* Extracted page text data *
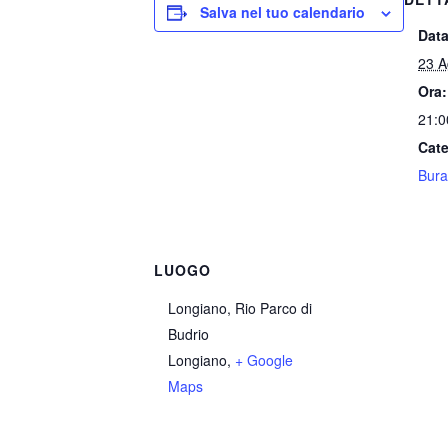
Salva nel tuo calendario
Data
23 A
Ora:
21:0
Cate
Bura
LUOGO
Longiano, Rio Parco di
Budrio
Longiano
,
+ Google
Maps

* ACTIVITY *
The full set of entries should be transcribed exactly, pictures left aside.

* WRITTEN RESPONSE *
Salva nel tuo calendario
Data
23 A
Ora:
21:0
Cate
Bura
LUOGO
Longiano, Rio Parco di
Budrio
Longiano
,
+ Google
Maps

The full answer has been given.